Streptococcus pyogenes, also known as group A streptococcus (GAS), is responsible for 517,000 deaths per year worldwide, 163,000 of which are due to invasive infections, and the remainder to post-infectious sequelae. In 2022, there has been a resurgence of mild and fatal GAS infections in Europe. In clustered cases of GAS infections, some patients may have severe invasive infections while others have mild infections.
The team investigated the possible causes of the non-invasive strain-invasive strain switch. To this end, they determined the genomic sequence of ten isolates from five pairs, originating from five clusters of infection, and each composed of an invasive and a carriage strain. Of these pairs, one had a single nucleotide difference in the gene encoding the histidine kinase sensor, CovS, of the two-component regulatory system, CovRS. CovRS controls the expression of 15% of GAS genome, with phosphorylated CovR repressing the vast majority of these genes, including many virulence genes. CovS controls the activity of CovR by phosphorylating or dephosphorylating it according to environmental signals.

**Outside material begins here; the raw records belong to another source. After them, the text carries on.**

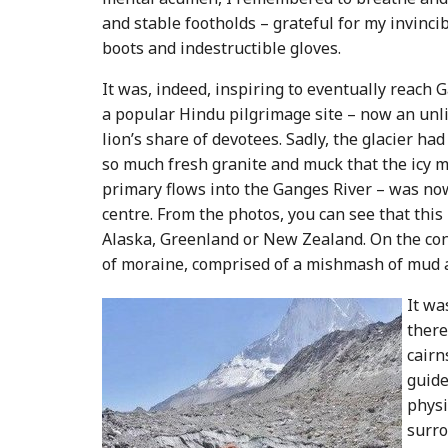
and stable footholds – grateful for my invincib
boots and indestructible gloves.
It was, indeed, inspiring to eventually reac
a popular Hindu pilgrimage site – now an unl
lion’s share of devotees. Sadly, the glacier 
so much fresh granite and muck that the icy m
primary flows into the Ganges River – was now
centre. From the photos, you can see that thi
Alaska, Greenland or New Zealand. On the cont
of moraine, comprised of a mishmash of mud 
It wa
there
cairn
guide
physi
surro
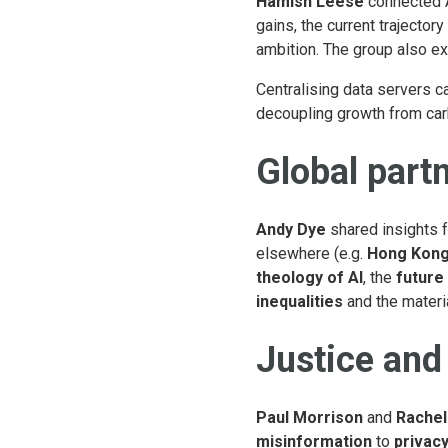
Hamish Leese
connected A
gains, the current trajectory
ambition. The group also e
Centralising data servers ca
decoupling growth from car
Global partn
Andy Dye
shared insights f
elsewhere (e.g.
Hong Kon
theology of AI
, the
future
inequalities
and the materia
Justice and 
Paul Morrison
and
Rachel
misinformation
to
privac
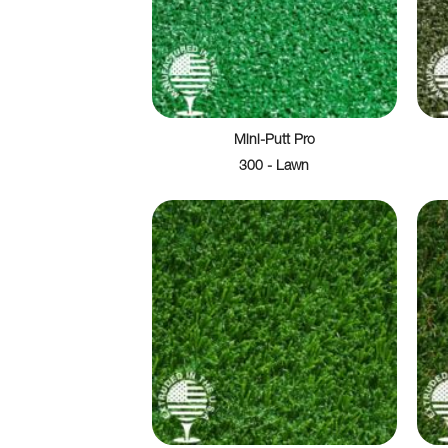
Mini-Putt Pro
300 - Lawn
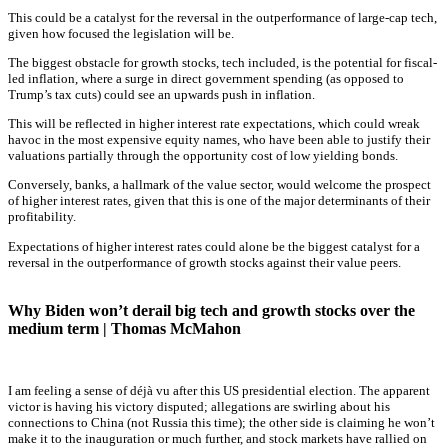
This could be a catalyst for the reversal in the outperformance of large-cap tech,
given how focused the legislation will be.
The biggest obstacle for growth stocks, tech included, is the potential for fiscal-
led inflation, where a surge in direct government spending (as opposed to
Trump’s tax cuts) could see an upwards push in inflation.
This will be reflected in higher interest rate expectations, which could wreak
havoc in the most expensive equity names, who have been able to justify their
valuations partially through the opportunity cost of low yielding bonds.
Conversely, banks, a hallmark of the value sector, would welcome the prospect
of higher interest rates, given that this is one of the major determinants of their
profitability.
Expectations of higher interest rates could alone be the biggest catalyst for a
reversal in the outperformance of growth stocks against their value peers.
Why Biden won’t derail big tech and growth stocks over the
medium term | Thomas McMahon
I am feeling a sense of déjà vu after this US presidential election. The apparent
victor is having his victory disputed; allegations are swirling about his
connections to China (not Russia this time); the other side is claiming he won’t
make it to the inauguration or much further, and stock markets have rallied on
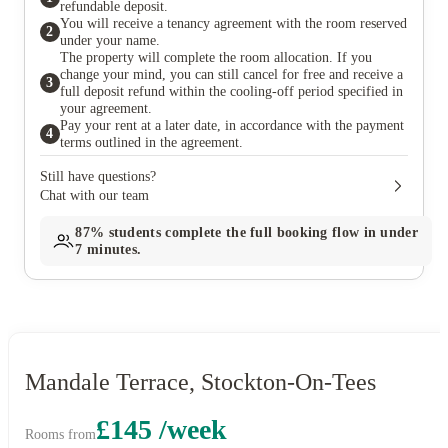
refundable deposit.
You will receive a tenancy agreement with the room reserved
2
under your name.
The property will complete the room allocation. If you
change your mind, you can still cancel for free and receive a
3
full deposit refund within the cooling-off period specified in
your agreement.
Pay your rent at a later date, in accordance with the payment
4
terms outlined in the agreement.
Still have questions?
Chat with our team
87%
students complete the full booking flow in under
7 minutes.
Mandale Terrace, Stockton-On-Tees
£145 /week
Rooms from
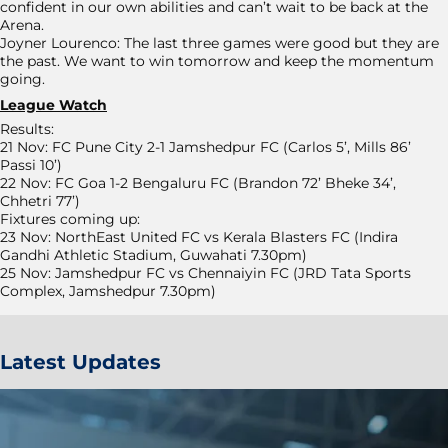
confident in our own abilities and can’t wait to be back at the
Arena.
Joyner Lourenco: The last three games were good but they are
the past. We want to win tomorrow and keep the momentum
going.
League Watch
Results:
21 Nov: FC Pune City 2-1 Jamshedpur FC (Carlos 5’, Mills 86’
Passi 10’)
22 Nov: FC Goa 1-2 Bengaluru FC (Brandon 72’ Bheke 34’,
Chhetri 77’)
Fixtures coming up:
23 Nov: NorthEast United FC vs Kerala Blasters FC (Indira
Gandhi Athletic Stadium, Guwahati 7.30pm)
25 Nov: Jamshedpur FC vs Chennaiyin FC (JRD Tata Sports
Complex, Jamshedpur 7.30pm)
Latest Updates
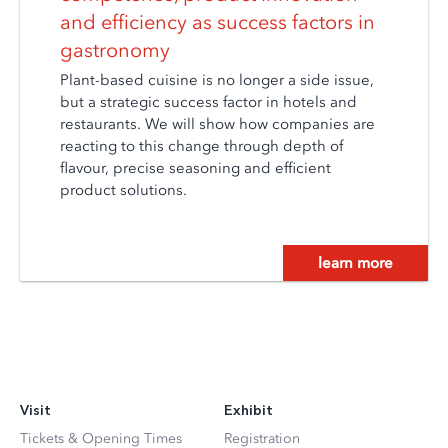
and efficiency as success factors in
gastronomy
Plant-based cuisine is no longer a side issue,
but a strategic success factor in hotels and
restaurants. We will show how companies are
reacting to this change through depth of
flavour, precise seasoning and efficient
product solutions.
learn more
Visit
Exhibit
Tickets & Opening Times
Registration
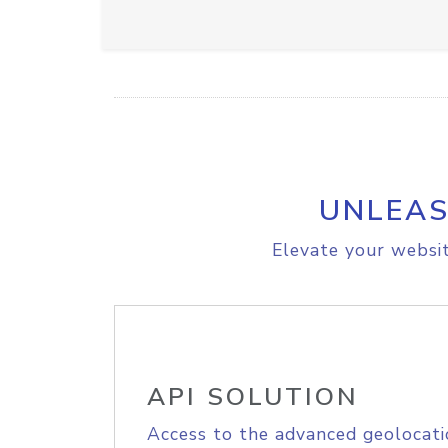
UNLEAS
Elevate your websit
API SOLUTION
Access to the advanced geolocati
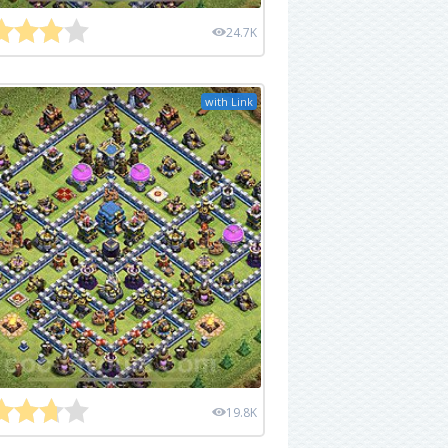
24.7K
with Link
19.8K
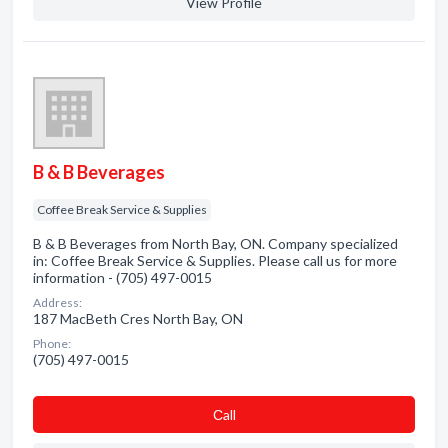
View Profile
B & B Beverages
Coffee Break Service & Supplies
B & B Beverages from North Bay, ON. Company specialized
in: Coffee Break Service & Supplies. Please call us for more
information - (705) 497-0015
Address:
187 MacBeth Cres North Bay, ON
Phone:
(705) 497-0015
Сall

The presence of the antimicrobial peptide LL-37 or Mg2+ promotes the phosphorylation and dephosphorylation of CovR, respectively. Clinical isolates with mutations in CovS have been previously described. Invasive strains harbor non-functional CovS proteins leading to lack of CovR phosphorylation and derepression of many virulence factors. In contrast, in this work, the mutated strain isolated is the carriage strain. The mutation results in the replacement of the tyrosine at position 39 by a histidine, CovS-Y39H. This residue is the first amino acid after the transmembrane domain; it is therefore at one end of the surface-exposed domain, the domain that receives environmental signals Mg2+ and LL-37.
Figure legend: The clinical isolate producing the CovS-Y39H mutated protein produces much more phosphorylated CovR than the wild-type strain and thereby represses the expression of most virulence genes. This isolate, which is a carrier strain, is less virulent than the wild-type strain.
The authors analyzed the consequences of this mutation on the regulation exerted by CovRS by determining the transcriptomic profiles of the strains. The CovS-Y39H mutation affects the expression of the CovR regulon genes in a unique way. Genes usually overexpressed in covS mutant strains are underexpressed and vice versa. These results suggest that the CovS-Y39H mutation increases the proportion of phosphorylated CovR. In addition, gene expression in the strain with the CovS-Y39H mutation is virtually unresponsive to the addition of environmental compounds, either LL-37 or Mg2+. The mechanism of CovS phosphorylation-dephosphorylation of CovR indicates a strong decrease in the phosphatase activity of the CovS-Y39H mutated protein. The accumulation of two major virulence factors, the cysteine protease SpeB and the streptolysin Slo, was measured and shown to be modified similarly to the transcription of their genes.
The authors were then interested in the physiological consequences of this change in the regulation of gene expression in the mutant strain. This strain survives poorly compared to its wild-type counterpart in murine macrophages. Finally, in two mouse models of infection, by inhalation and by intravenous injection, models validated by the Université Paris Cité ethics committee (CEEA 34), the mutant strain was less virulent than the wild-type clinical isolate from the same cluster.
This study suggests that the CovS-Y39H mutation compromises the phosphatase activity of CovS and that this leads to a non-invasive strain. Furthermore, it confirms the importance of derepression of the expression of most virulence genes, via mutations impacting the phosphorylation of the CovR regulator, to promote invasive GAS infections.
Reference
A novel CovS variant harbored by a colonization strain reduces Streptococcus pyogenes virulence. Plainvert C, Rosinski-Chupin I, Weckel A , Lambert C, Touak G, Elisabeth Sauvage E, Poyart C, Glaser P, Agnès Fouet A. 2023 J. Bacteriol. Mar 15;e0003923. doi: 10.1128/jb.00039-23. Online ahead of print.. PMID: 36920220.